What we are seeing here is what happened in Queensland, the financial gerrymander that effectively locks the LNP out, is that Labor through this bill is ensuring that come the next federal election they will be able to go to their union bosses and say, 'We delivered this piece of legislation; we helped entrench and empower union bosses'—not unions, but union bosses—'in Australia's industrial and political system; therefore we need you to make sure that you come out under the changes that we've made to election expenditure rules at a federal level and campaign vigorously against the election of the Liberal National Party.'

That is why this is of most concern. This bill is not about helping working Australians. This bill is not about helping small businesses. This bill is cash for policy at its most base. It is bordering on corruption in terms of the payback between the Labor Party and the union movement. This bill was not taken to the election. This bill was a secret deal between the Labor Party and the union movement, not to assist working-class Australians. It was all about helping the union movement.

I say to those business organisations, let this be a lesson to you. You thought you could sit down and deal with this Labor Party, and this shows that the Labor Party played you. This shows that for those of you who went along to that summit—by the way, they had a band that summit they had here a couple of months ago, and they paid $7,000. The Labor party used taxpayers' money to pay for a band that cost $7,000—good on the band, we all love live music—at a summit talking about how the Labor party can entrench itself in power. These business organisations went along and sat there and nodded their heads and said, 'Yes, we can do a deal, we will work together, let's go back to the Keating-Hawke tripartite arrangement.' Of course that didn't happen. The Labor Party and the union movement took you like a hot dinner and are still eating you up and asking for seconds.

So I say to those acronyms out there who represent businesses across Australia, stand up. Stop your wittering and whingeing. Stop your complaining. Stand up and join the fight against this Labor Party. What is happening this week in the six months of this government shows overreach. The overreach that normally happens in the third or fourth term of the government is happening at six months. So just imagine what is going to happen in the New Year. So join the fight and stand up for small businesses.

10:38 am

Photo of Janet RiceJanet Rice (Victoria, Australian Greens) Share this | | Hansard source

I rise today to speak on the Fair Work Legislation Amendment (Secure Jobs, Better Pay) Bill 2022. There have been extensive negotiations on this bill by the Australian Greens, led by our leader, Adam Bandt, and my wonderful colleague, Senator Pocock here. We think that there are going to be in amendment some important changes that are going to improve this bill overall. Overall, the Australian Greens think the bill is an in credibly important bit of legislation which will result in better conditions and, as the bill says, secure jobs and better pay for workers, particularly some of the amendments working on making sure that the better off overall test actually does mean better off overall for all workers, and increasing things like the ability to access unpaid parental leave.

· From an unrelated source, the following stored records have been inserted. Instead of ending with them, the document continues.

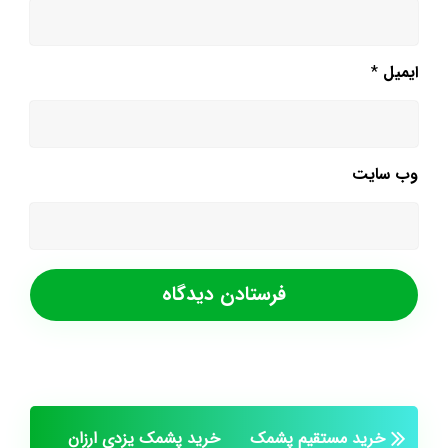
ایمیل
*
وب‌ سایت
خرید مستقیم پشمک
خرید پشمک یزدی ارزان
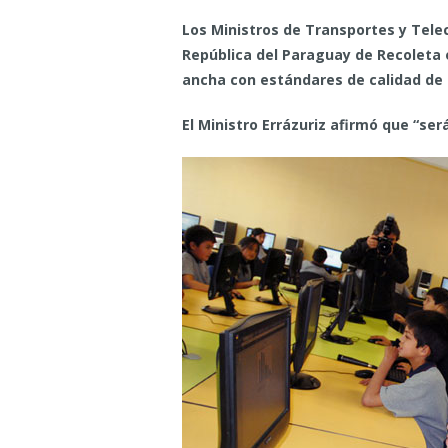
Los Ministros de Transportes y Telec
República del Paraguay de Recoleta 
ancha con estándares de calidad de s
El Ministro Errázuriz afirmó que “se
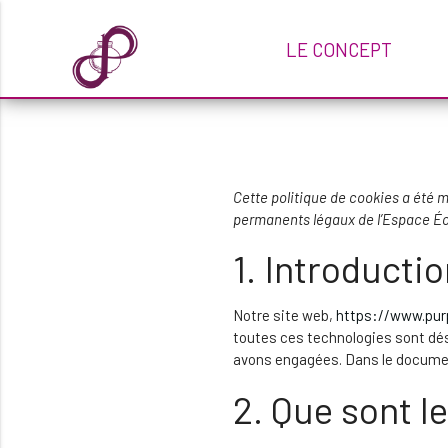
Politique de 
LE CONCEPT
Cette politique de cookies a été m
permanents légaux de l’Espace É
1. Introducti
Notre site web,
https://www.purp
toutes ces technologies sont dés
avons engagées. Dans le document
2. Que sont l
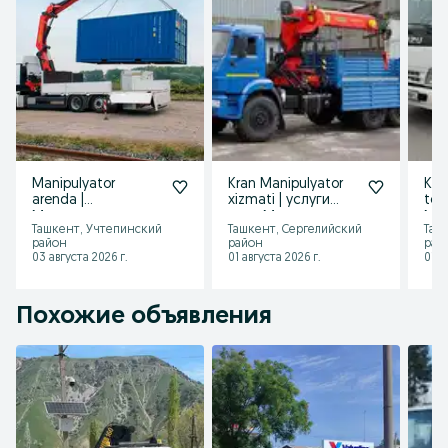
Manipulyator
Kran Manipulyator
Kra
arenda |
xizmati | услуги
tez
Манипулятор
кран Манипулятор
Ман
Ташкент, Учтепинский
Ташкент, Сергелийский
Таш
хизмати! Услуга
Ташкент
пос
район
район
рай
манипулятора
03 августа 2026 г.
01 августа 2026 г.
01 а
Похожие объявления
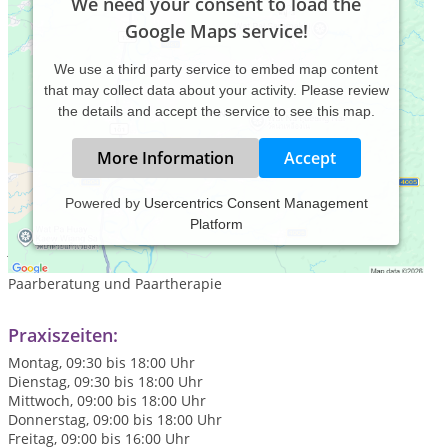
We need your consent to load the
Google Maps service!
We use a third party service to embed map content
that may collect data about your activity. Please review
the details and accept the service to see this map.
More Information
Accept
Powered by
Usercentrics Consent Management
Platform
Psychologische Beratung für Einzelpersonen, Jugendliche und
junge Erwachsene
Paarberatung und Paartherapie
Praxiszeiten:
Montag, 09:30 bis 18:00 Uhr
Dienstag, 09:30 bis 18:00 Uhr
Mittwoch, 09:00 bis 18:00 Uhr
Donnerstag, 09:00 bis 18:00 Uhr
Freitag, 09:00 bis 16:00 Uhr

A central rationale for this bill, which the Greens support and which has been put forward by government, has been the need to increase wages. We support that and we agree. But we also believe that in the middle of the cost-of-living crisis that we are facing government needs to also do more about raising the rate of income support. I want to focus in my speech today on the link between the benefits of raising the rate of income support and how that then flows and feeds into better jobs, better pay and more secure work for workers.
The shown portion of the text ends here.